Raphaël (Raffaello Santi ou Sanzio, dit)
Peintre italien (Urbino 1483 – Rome 1520).
Les débuts
La première formation de Raphaël reste obscure. Selon Vasari, l'artiste aurait débuté dans l'atelier, fort actif, de son père, le peintre Giovanni Santi (mort en 1494), qui l'aurait ensuite confié à Pérugin, mais ce récit est peu vraisemblable, Raphaël n'ayant que onze ans à la mort de son père. Les seules œuvres certaines de sa première jeunesse sont trois retables peints pour des églises de Città di Castello. Du premier, le Couronnement du bienheureux Nicolas de Tolentino, ne subsistent que des fragments, conservés à Naples (Capodimonte : Dieu le Père et la Vierge), au Louvre (Ange) et à Brescia (Pin. Tosio Martinengo : Ange), ainsi que des dessins préparatoires (musée de Lille) ; le contrat daté du 10 décembre 1500 mentionne Raphaël comme chef d'atelier (magister) en compagnie d'Evangelista di Pian di Meleto, assistant dix ans durant de Giovanni Santi. Le deuxième retable est une Crucifixion avec saint Jérôme terminée en 1503 (Londres, N. G. ; panneaux de prédelle avec des Scènes de la vie de saint Jérôme à Lisbonne, M. A. A., et à Raleigh, North Carolina Museum). Le troisième, enfin, est le Mariage de la Vierge, ou Sposalizio, de 1504 (Milan, Brera).
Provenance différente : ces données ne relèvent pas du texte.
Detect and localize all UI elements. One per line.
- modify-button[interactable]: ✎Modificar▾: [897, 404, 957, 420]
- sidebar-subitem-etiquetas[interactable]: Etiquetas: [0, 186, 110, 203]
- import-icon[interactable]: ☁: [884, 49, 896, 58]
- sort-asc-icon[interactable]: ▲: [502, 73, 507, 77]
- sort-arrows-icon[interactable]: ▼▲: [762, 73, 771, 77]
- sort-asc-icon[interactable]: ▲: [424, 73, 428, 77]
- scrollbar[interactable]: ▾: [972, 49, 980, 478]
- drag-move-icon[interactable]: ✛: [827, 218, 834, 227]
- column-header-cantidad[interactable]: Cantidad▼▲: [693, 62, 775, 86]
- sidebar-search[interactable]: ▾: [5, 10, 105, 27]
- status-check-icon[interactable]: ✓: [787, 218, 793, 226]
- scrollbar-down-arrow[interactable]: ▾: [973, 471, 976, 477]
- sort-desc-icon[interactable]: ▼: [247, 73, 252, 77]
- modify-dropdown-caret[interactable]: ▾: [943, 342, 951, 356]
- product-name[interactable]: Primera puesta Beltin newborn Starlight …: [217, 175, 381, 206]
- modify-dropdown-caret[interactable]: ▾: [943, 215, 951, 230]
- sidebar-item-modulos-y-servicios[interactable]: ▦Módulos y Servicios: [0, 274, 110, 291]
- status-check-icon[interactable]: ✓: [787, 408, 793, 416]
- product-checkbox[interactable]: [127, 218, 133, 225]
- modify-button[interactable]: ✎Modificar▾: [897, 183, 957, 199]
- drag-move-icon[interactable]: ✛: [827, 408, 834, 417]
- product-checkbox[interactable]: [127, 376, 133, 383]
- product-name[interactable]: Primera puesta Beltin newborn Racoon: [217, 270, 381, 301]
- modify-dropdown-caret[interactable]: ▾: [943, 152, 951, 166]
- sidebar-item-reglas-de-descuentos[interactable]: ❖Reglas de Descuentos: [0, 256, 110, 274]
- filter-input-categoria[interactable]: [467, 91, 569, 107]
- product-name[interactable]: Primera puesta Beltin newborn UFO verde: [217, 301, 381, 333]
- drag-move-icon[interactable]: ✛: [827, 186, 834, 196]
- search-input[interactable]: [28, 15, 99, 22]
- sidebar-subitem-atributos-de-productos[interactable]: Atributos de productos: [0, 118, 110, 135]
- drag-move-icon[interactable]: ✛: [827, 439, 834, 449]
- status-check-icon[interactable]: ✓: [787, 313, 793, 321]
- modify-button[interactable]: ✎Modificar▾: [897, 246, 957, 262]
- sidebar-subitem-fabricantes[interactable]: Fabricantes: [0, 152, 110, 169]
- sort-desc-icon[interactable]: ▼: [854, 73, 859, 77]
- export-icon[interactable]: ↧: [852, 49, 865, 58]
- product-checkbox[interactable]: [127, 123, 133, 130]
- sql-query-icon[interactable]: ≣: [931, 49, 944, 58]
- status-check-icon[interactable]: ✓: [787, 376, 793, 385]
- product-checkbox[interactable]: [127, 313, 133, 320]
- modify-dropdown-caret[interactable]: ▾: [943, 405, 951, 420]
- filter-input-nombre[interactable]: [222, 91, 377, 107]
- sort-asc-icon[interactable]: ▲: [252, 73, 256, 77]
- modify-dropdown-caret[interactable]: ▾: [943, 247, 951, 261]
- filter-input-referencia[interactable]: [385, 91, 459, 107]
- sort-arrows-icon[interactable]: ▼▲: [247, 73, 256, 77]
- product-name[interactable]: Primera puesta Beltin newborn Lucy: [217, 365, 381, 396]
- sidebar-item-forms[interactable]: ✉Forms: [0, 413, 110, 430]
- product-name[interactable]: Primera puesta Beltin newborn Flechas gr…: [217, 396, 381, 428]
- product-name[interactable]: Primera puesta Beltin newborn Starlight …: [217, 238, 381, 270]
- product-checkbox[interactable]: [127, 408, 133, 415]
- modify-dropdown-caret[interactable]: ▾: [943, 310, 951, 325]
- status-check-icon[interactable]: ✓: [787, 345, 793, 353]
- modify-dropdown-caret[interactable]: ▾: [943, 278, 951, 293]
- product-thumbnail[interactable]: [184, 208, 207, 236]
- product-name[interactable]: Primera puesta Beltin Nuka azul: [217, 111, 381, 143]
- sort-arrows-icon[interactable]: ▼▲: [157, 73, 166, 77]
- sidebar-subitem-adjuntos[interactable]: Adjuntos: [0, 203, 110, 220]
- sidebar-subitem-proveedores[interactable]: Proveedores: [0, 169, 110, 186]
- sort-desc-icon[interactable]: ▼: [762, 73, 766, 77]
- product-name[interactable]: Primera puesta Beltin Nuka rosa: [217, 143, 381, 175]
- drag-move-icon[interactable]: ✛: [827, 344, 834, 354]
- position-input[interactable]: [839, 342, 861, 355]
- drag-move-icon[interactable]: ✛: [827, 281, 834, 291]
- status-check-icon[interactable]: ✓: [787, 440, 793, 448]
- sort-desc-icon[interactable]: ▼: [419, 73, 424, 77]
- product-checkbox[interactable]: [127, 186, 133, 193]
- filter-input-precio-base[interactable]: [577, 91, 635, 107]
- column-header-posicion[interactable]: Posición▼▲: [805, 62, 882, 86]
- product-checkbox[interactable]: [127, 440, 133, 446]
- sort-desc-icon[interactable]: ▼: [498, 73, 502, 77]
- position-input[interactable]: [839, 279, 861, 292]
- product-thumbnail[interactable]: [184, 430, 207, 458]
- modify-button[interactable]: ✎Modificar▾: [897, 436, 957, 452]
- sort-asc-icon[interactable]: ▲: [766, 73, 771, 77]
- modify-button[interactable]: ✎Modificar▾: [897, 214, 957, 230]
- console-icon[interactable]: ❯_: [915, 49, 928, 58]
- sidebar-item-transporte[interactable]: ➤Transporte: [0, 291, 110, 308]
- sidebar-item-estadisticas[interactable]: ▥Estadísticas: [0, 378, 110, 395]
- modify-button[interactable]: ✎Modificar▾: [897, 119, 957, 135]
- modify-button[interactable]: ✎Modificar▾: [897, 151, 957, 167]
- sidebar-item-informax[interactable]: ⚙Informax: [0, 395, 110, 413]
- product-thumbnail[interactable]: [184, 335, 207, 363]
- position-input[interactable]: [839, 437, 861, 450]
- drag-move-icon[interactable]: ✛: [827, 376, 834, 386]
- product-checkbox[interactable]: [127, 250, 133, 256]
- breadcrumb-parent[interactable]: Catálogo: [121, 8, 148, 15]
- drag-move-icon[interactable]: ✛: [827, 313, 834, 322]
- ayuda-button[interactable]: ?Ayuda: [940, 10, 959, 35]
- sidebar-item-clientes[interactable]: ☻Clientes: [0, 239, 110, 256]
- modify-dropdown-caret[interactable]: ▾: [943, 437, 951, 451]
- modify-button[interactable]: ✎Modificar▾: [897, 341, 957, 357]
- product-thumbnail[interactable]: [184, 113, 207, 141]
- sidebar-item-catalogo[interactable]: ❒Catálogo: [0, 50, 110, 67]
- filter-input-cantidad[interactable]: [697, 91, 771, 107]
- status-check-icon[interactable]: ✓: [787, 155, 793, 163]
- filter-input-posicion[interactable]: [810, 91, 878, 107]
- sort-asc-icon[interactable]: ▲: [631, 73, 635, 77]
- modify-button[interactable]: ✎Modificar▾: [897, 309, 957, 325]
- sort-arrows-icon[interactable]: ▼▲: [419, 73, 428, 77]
Si l'on admet que Raphaël est passé dans l'atelier de Pérugin, l'époque de cet apprentissage varierait selon les historiens entre 1495 et 1505. On a de bonnes raisons de penser qu'elle ne peut être postérieure à décembre 1500 et qu'il faut probablement la placer en 1499-1500. On renonce aujourd'hui à donner à Raphaël certains beaux morceaux d'œuvres de Pérugin datant des années 1500. On a aussi proposé de situer avant cette date le Couronnement de la Vierge (Vatican) peint pour l'église S. Francesco de Pérouse. Mais l'autorité des dessins préparatoires (Oxford, Ashmolean Museum ; British Museum ; musée de Lille) rend difficilement acceptable cette hypothèse, qui bouleverse la chronologie des premières œuvres.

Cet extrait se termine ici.